Healthcare payers continue to raise rates on exchanges as the American Medical Association warns of lower competition between insurers as payers look for innovative ways to cut costs and improve outcomes. As hospitals continue to struggle with falling Medicare payments, we take a look at some top stories on the healthcare payer front.
Modern Healthcare paints a bleak picture for the continuing gap between Medicare patient costs and payments. David Ramsey, CEO of Charleston Area Medical Center, the state’s largest hospital, and many of his C-suite peers, “are grappling with that fact that Medicare margins are in a free fall. In 2015, the aggregate margin hit a negative 7.1% across hospitals, according to the Medicare Payment Advisory Commission; margins are expected sink to a negative 10% this year.” The hospital plans to cut 300 jobs by the end of 2017 to deal with the situation.
The article cites reasons behind the “chasm” between Medicare coverage and cost of care including:
- Federal mandates to deploy expensive health information technology systems under the meaningful use program
- A 2 percent across-the-board cut to provider Medicare payments under the Budget Control Act of 2011
- Reductions in Medicare disproportionate-share hospital payments and the move to alternative payment models
Healthcare Drive, explaining why “Why payers are flocking to the Medicare Advantage (MA) market” in a recent article, states that “Payers see MA as a stable market. That’s evident in the fact that MA premiums are expected to decrease by 6% next year. Insurance companies like stability. Insurers increase premiums by double digits when there isn’t stability, which is the case with the ACA exchanges.”

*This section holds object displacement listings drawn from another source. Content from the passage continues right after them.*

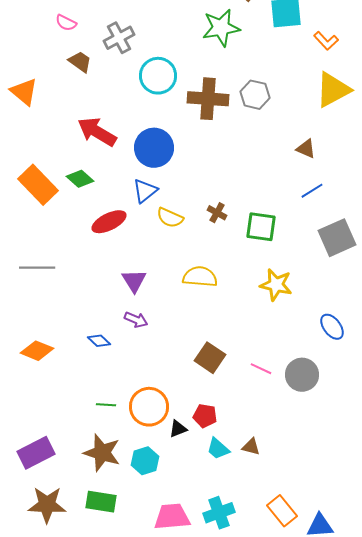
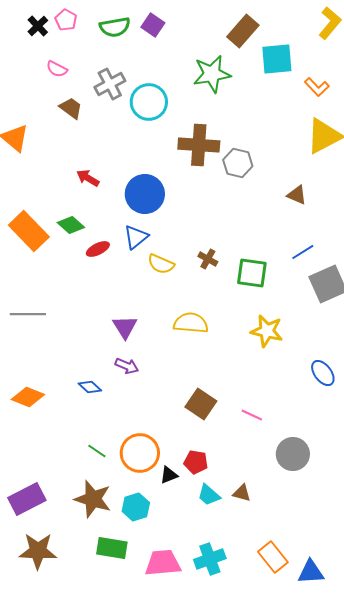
cyan circle: (158, 76) -> (149, 102), moved
gray hexagon: (255, 95) -> (238, 163), moved
red arrow: (97, 132) -> (88, 178), size x0.6
blue line: (312, 191) -> (303, 252), moved
red ellipse: (109, 222) -> (98, 249), moved, size x0.7
gray circle: (302, 375) -> (293, 454), moved
green line: (106, 405) -> (97, 451), turned 30
green rectangle: (101, 502) -> (112, 548), moved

But Fierce Healthcare details the results of a study by Leavitt Partners, where the conclusion was that “premiums were the highest in markets that lacked competition among both MA payers and hospitals.” The bottom line is “if all Medicare Advantage beneficiaries were in markets at least as competitive as the average market today, the white paper noted, they would pay nearly $200 million less in annual premiums.”
Echoing and expanding on the Leavitt Partners study, the American Medical Association (AMA) continues to warn about consolidation of healthcare payers: “High market concentration tends to lower competition among commercial health insurers. These markets become ripe for the exercise of health insurer market power, which harms patients by raising premiums above competitive levels.”

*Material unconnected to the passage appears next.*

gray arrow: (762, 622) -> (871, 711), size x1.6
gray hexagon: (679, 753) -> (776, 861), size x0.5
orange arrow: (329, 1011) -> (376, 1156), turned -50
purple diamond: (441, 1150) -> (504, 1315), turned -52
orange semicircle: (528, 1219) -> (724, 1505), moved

The AMA warning continues on “the prospect of future consolidation in the health insurance industry” with a recommendation that this “should be viewed in the context of the lack of competition that already exists in most health insurance markets.” According to the AMA’s latest study:
- A significant absence of health insurer competition was found in 69 percent of metropolitan areas. These markets are rated “highly concentrated” based on federal guidelines used to assess the degree of competition in a market.
- In 43 percent (169) of metropolitan areas, a single health insurer had at least a 50 percent share of the commercial health insurance market, compared to 40 percent (156) in 2014.

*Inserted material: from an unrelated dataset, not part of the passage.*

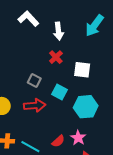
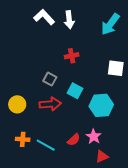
white arrow: (59, 31) -> (69, 20), moved
red cross: (56, 57) -> (72, 56), turned 32
white square: (82, 70) -> (116, 68), moved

Healthcare Payers Embrace Innovation and Tackle Addiction Issues
Meanwhile, HealthPayer Intelligence is onto some integration innovation. “Integrating medical and pharmacy benefits gives payers more visibility into member activities, which can cut costs and improve outcomes,” they report. Referencing a recent study by Cigna, they observe that “integrated medical and pharmacy benefits is helping save an average of $253 annually for employers by bolstering member self-management and giving payers a more comprehensive insight into utilization rates.”
The press release about the Cigna study states that “12 percent more individuals participate in health coaching and case management programs when their pharmacy and medical benefits are managed together. In addition, 12 percent more individuals complete multiple health improvement activities when working toward their goals.” The study also found that employers with both pharmacy and medical benefits through Cigna experienced medical cost savings across all their plan members. Overall, employers saved an average of $74 per member per year (PMPY) on medical costs – with greater health program engagement accounting for the majority of these savings.
Scott Josephs, MD, Cigna national medical office, notes that “a real-time view of our customers’ health needs across both their pharmacy and medical benefits enables us to more easily identify and support those who need help in managing their health.”
On the addiction front, a robust set of payers have signed on to tackle opioid and other addictions. Health Payer Intelligence reports that “executives from 11 healthcare payers have pledged to enhance substance use disorder (SUD) treatment access and offer provider incentives to more effectively address opioid misuse and other substance use issues.” CEOs for top payers have signed a letter on principles of care inspired by a list of principles promoted by Shatterproof, “a national nonprofit organization dedicated to ending the devastation addiction causes families.”
In a nutshell, insurance mergers are continuing to reduce competition as the AMA has warned while government regulations and Medicare payments continue to squeeze hospital revenue cycles even as payers look for innovative ways to help medical professionals deliver care. We’ll continue to monitor how healthcare payers are affected in the new year.